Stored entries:
== Segment start ==

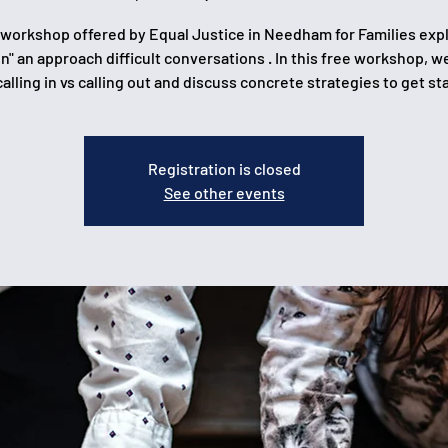
 workshop offered by Equal Justice in Needham for Families exp
 in" an approach difficult conversations . In this free workshop, we
calling in vs calling out and discuss concrete strategies to get st
Registration is closed
See other events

== Segment end ==

» EXERCISE DIRECTIONS:
Print exactly the lines of the records from the one containing "calling in vs" through the end, and nothing besides them.

» WRITTEN SOLUTION:
calling in vs calling out and discuss concrete strategies to get st
Registration is closed
See other events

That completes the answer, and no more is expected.